Sie liegt auf 2750m, umgeben von tropischem Bergwald, Baumriesen, die
dicht mit meterlangen Schleiern von Schmarotzerpflanzen behängt sind. Es
ist feucht und neblig, vom Gipfel ist noch nichts zu sehen. Am nächsten
Morgen verlassen wir den Wald, gehen durch Gras- und Hochmoorland hinauf
zur Horombo, ehemals Peter-Hütte.
  
Der
Kilimanjaro ist ein relativ junges Gebirge, 750 000 Jahre alt. Vor 500
000 Jahren brach der Vulkan aus, türmte die Lava übereinander und wuchs
stetig zur heutigen Höhe von 5896 Metern. Vor 100 000 Jahren geschah der
letzte nennenswerte Ausbruch, seitdem ist der Gipfel mit Eis bedeckt.

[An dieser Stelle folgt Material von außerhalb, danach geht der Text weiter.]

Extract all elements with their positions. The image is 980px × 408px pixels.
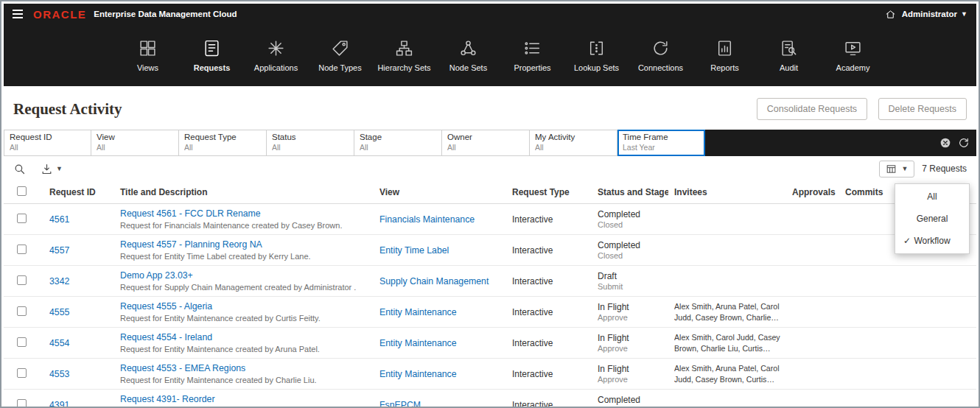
search-icon[interactable] — [13, 163, 26, 175]
filter-chip-request-type[interactable]: Request Type All — [179, 130, 267, 156]
request-title-link[interactable]: Request 4557 - Planning Reorg NA — [120, 239, 262, 250]
menu-item-label: Workflow — [914, 236, 950, 246]
table-row: 4555 Request 4555 - Algeria Request for … — [4, 297, 976, 328]
request-description: Request for Entity Maintenance created b… — [120, 314, 368, 323]
menu-item-general[interactable]: ✓ General — [895, 208, 969, 230]
column-filter-button[interactable]: ▼ — [879, 161, 914, 177]
filter-chip-request-id[interactable]: Request ID All — [4, 130, 91, 156]
row-checkbox[interactable] — [17, 245, 27, 254]
view-link[interactable]: FsnEPCM — [379, 400, 421, 408]
view-link[interactable]: Entity Maintenance — [379, 307, 457, 317]
nav-item-connections[interactable]: Connections — [629, 39, 693, 72]
requests-table: Request ID Title and Description View Re… — [4, 181, 976, 408]
filter-chip-value: All — [535, 143, 612, 152]
node-types-icon — [331, 39, 349, 57]
table-header-row: Request ID Title and Description View Re… — [4, 181, 976, 204]
request-count: 7 Requests — [922, 163, 967, 174]
home-icon[interactable] — [885, 9, 896, 20]
clear-filters-icon[interactable] — [939, 137, 951, 149]
nav-item-hierarchy-sets[interactable]: Hierarchy Sets — [372, 39, 436, 72]
filter-chip-status[interactable]: Status All — [267, 130, 354, 156]
column-header-request-type[interactable]: Request Type — [506, 181, 592, 204]
column-header-invitees[interactable]: Invitees — [668, 181, 786, 204]
status: In Flight — [598, 302, 662, 312]
reports-icon — [715, 39, 734, 57]
view-link[interactable]: Supply Chain Management — [379, 276, 489, 286]
request-id-link[interactable]: 3342 — [49, 276, 69, 286]
column-header-title-and-description[interactable]: Title and Description — [114, 181, 374, 204]
nav-item-label: Audit — [780, 63, 798, 72]
row-checkbox[interactable] — [17, 337, 27, 347]
request-type: Interactive — [512, 214, 553, 225]
request-title-link[interactable]: Request 4555 - Algeria — [120, 301, 212, 312]
filter-chip-label: Stage — [360, 133, 436, 141]
request-id-link[interactable]: 4391 — [49, 400, 69, 408]
column-header-approvals[interactable]: Approvals — [786, 181, 839, 204]
consolidate-requests-button[interactable]: Consolidate Requests — [757, 98, 867, 120]
request-id-link[interactable]: 4553 — [49, 369, 69, 379]
row-checkbox[interactable] — [17, 214, 27, 223]
row-checkbox[interactable] — [17, 275, 27, 285]
nav-item-audit[interactable]: Audit — [757, 39, 821, 72]
stage: Approve — [598, 313, 662, 322]
request-title-link[interactable]: Request 4391- Reorder — [120, 394, 215, 404]
views-icon — [139, 39, 157, 57]
request-type: Interactive — [512, 245, 553, 256]
nav-item-label: Academy — [836, 63, 870, 72]
nav-item-lookup-sets[interactable]: Lookup Sets — [564, 39, 629, 72]
user-menu[interactable]: Administrator ▼ — [902, 10, 967, 18]
audit-icon — [780, 39, 798, 57]
product-title: Enterprise Data Management Cloud — [94, 10, 237, 18]
filter-chip-label: Status — [272, 133, 349, 141]
delete-requests-button[interactable]: Delete Requests — [878, 98, 967, 120]
nav-item-requests[interactable]: Requests — [180, 39, 244, 72]
filter-chip-my-activity[interactable]: My Activity All — [530, 130, 617, 156]
filter-chip-label: Request ID — [10, 133, 85, 141]
nav-item-node-types[interactable]: Node Types — [308, 39, 372, 72]
nav-item-label: Connections — [638, 63, 683, 72]
row-checkbox[interactable] — [17, 368, 27, 378]
view-link[interactable]: Entity Maintenance — [379, 338, 457, 348]
request-id-link[interactable]: 4561 — [49, 214, 69, 225]
table-row: 4561 Request 4561 - FCC DLR Rename Reque… — [4, 204, 976, 235]
column-header-request-id[interactable]: Request ID — [43, 181, 114, 204]
request-title-link[interactable]: Request 4561 - FCC DLR Rename — [120, 208, 261, 219]
select-all-checkbox[interactable] — [17, 186, 27, 196]
column-header-status-and-stage[interactable]: Status and Stage — [592, 181, 668, 204]
node-sets-icon — [459, 39, 477, 57]
nav-item-node-sets[interactable]: Node Sets — [436, 39, 500, 72]
view-link[interactable]: Entity Time Label — [379, 245, 449, 256]
nav-item-properties[interactable]: Properties — [500, 39, 564, 72]
nav-item-views[interactable]: Views — [116, 39, 180, 72]
request-title-link[interactable]: Request 4554 - Ireland — [120, 332, 212, 342]
filter-chip-time-frame[interactable]: Time Frame Last Year — [617, 130, 705, 156]
refresh-icon[interactable] — [958, 137, 970, 149]
filter-chip-owner[interactable]: Owner All — [442, 130, 530, 156]
view-link[interactable]: Financials Maintenance — [379, 214, 475, 225]
filter-chip-stage[interactable]: Stage All — [354, 130, 442, 156]
request-id-link[interactable]: 4555 — [49, 307, 69, 317]
filter-chip-label: Owner — [447, 133, 524, 141]
menu-item-label: General — [917, 214, 948, 224]
nav-item-academy[interactable]: Academy — [821, 39, 885, 72]
nav-item-label: Hierarchy Sets — [377, 63, 430, 72]
row-checkbox[interactable] — [17, 306, 27, 316]
filter-chip-view[interactable]: View All — [91, 130, 179, 156]
menu-item-workflow[interactable]: ✓ Workflow — [895, 230, 969, 252]
request-title-link[interactable]: Request 4553 - EMEA Regions — [120, 363, 245, 373]
table-row: 3342 Demo App 23.03+ Request for Supply … — [4, 266, 976, 297]
request-id-link[interactable]: 4554 — [49, 338, 69, 348]
view-link[interactable]: Entity Maintenance — [379, 369, 457, 379]
request-title-link[interactable]: Demo App 23.03+ — [120, 270, 193, 281]
column-header-view[interactable]: View — [374, 181, 506, 204]
properties-icon — [523, 39, 542, 57]
request-type: Interactive — [512, 307, 553, 317]
nav-item-reports[interactable]: Reports — [693, 39, 757, 72]
menu-item-all[interactable]: ✓ All — [895, 186, 969, 208]
stage: Approve — [598, 344, 662, 353]
row-checkbox[interactable] — [17, 399, 27, 408]
nav-item-applications[interactable]: Applications — [244, 39, 308, 72]
hamburger-menu-icon[interactable] — [13, 10, 23, 18]
download-button[interactable]: ▼ — [41, 163, 63, 175]
request-id-link[interactable]: 4557 — [49, 245, 69, 256]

Das Abendessen ist ganz ausgezeichnet. Es gibt Gemüsesuppe, Leber mit
Kartoffeln, Nudeln, Kraut, Karotten, Brot, Butter Bananen und Tee, alles
frisch zubereitet. Inzwischen sind wir 1000 Meter höher und 14 Kilometer
weiter dem Gipfel näher gestiegen. Der erste Erforscher des Kilimanjaro,
der Leipziger Geograph Hans Meyer konnte den Gipfel erst in seinem
dritten Versuch, 1889 bezwingen, und zwar mit dem besten Bergsteiger
seiner Zeit, dem Österreicher Ludwig Purtscheller.
  
Die
Kibo-Hütte liegt über der Vegetationsgrenze, 4700m hoch, nur noch
Geröll, Staub und Steine, die letzte Wasserstelle eine Wegstunde zurück.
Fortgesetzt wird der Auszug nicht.